Damit setzen die Käufer ein Zeichen der Hoffnung, denn mit dem Geld werden diakonische Projekte der Lobetaler Anstalten unterstützt. Gleichzeitig aber sollen die Bäume an einen Satz erinnern, der zu einem der bekannten Lutherzitate wurde: „Wenn ich wüsste, dass Morgen die Welt unterginge, würde ich heute noch ein Apfelbäumchen pflanzen.“ Ich denke, es hätte den Reformator gefreut, dass seine Thesen gegen den Ablass nun ebensoviele Apfelbäume erblühen lassen. Ein klassischer Herbstapfel soll es sein, eine alte Sorte mit gutem Aroma, wie der Reformator sie gekannt und gegessen haben könnte (1). Immerhin 47.500 € kamen durch diese Aktion zusammen, um damit Beschäftigungsangebote für Menschen mit Behinderung zu schaffen.

 

„Wenn ich wüsste, dass morgen die Welt unterginge, würde ich heute noch ein Apfelbäumchen pflanzen.“ Mit diesem Zitat verhält es sich jedoch wie mit vielen Worten, die man großen Persönlichkeiten in den Mund gelegt hat – es findet sich kein Beleg dafür. Der Theologieprofessor Wolf Krötke ist diesem angeblichen Lutherzitat einmal genauer nachgegangen und hat gefragt, ob diese Worte überhaupt zu Luthers Denken passen würden? Und Krötke verneint: Luther „war nämlich fest davon überzeugt, dass noch zu seinen Lebzeiten das ‚jüngste Gericht‘ hereinbrechen werde, bei dem Christus dieser Welt ein Ende bereiten und die Toten und Lebendigen richten werde.“ Und: „Wer der Überzeugung ist, dass der ‚jüngste Tag nun nicht fern‘ ist, den treibt nicht die Sorge um ‚kommende Generationen‘ um.“ Ich allerdings könnte mir durchaus vorstellen, auch angesichts eines sicheren Weltuntergangs einen Apfelbaum zu pflanzen. Ich täte es mit einem Gefühl des Trotzes, aus dem heraus man etwas tut, selbst wenn man weiß, dass man damit nur der Stimme seines Herzens nachkommt, ohne noch einen äußeren Zweck zu verfolgen. Doch mein Trotz wäre nicht völlig hoffnungslos. Denn ganz wie Martin Luther rechne ich damit, dass hinter all den Verrücktheiten dieser Welt doch noch ein Sinn liegt. Ein Sinn, den uns allerdings erst Gott selbst zu eröffnen vermag.
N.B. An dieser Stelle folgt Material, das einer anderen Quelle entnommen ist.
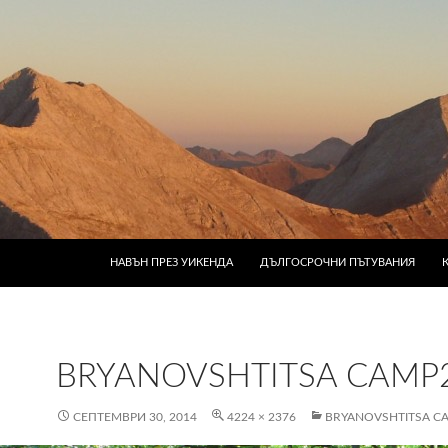
КЪМ СЪДЪРЖАНИЕТО
НАВЪН ПРЕЗ УИКЕНДА
ДЪЛГОСРОЧНИ ПЪТУВАНИЯ
BRYANOVSHTITSA CAMP
СЕПТЕМВРИ 30, 2014
4224 × 2376
BRYANOVSHTITSA C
Oder wie Paulus es ausdrückt: „Wir sehen jetzt durch einen Spiegel, ein dunkles Bild, dann aber von Angesicht zu Angesicht, jetzt erkenne ich stückweise, dann aber werde ich erkennen wie ich erkannt worden bin.“ Die Patina über der Sinnfrage unseres Lebens, die lässt sich wohl nicht so leicht entfernen wie die Ablagerungen der Großstadtluft auf dem Lutherdenkmal. Aber wachsen wie ein Apfelbäumchen, das kann der Glaube schon. Der Trotz, dem Verstand und Verantwortung folgen, ist ein guter Anfang dafür.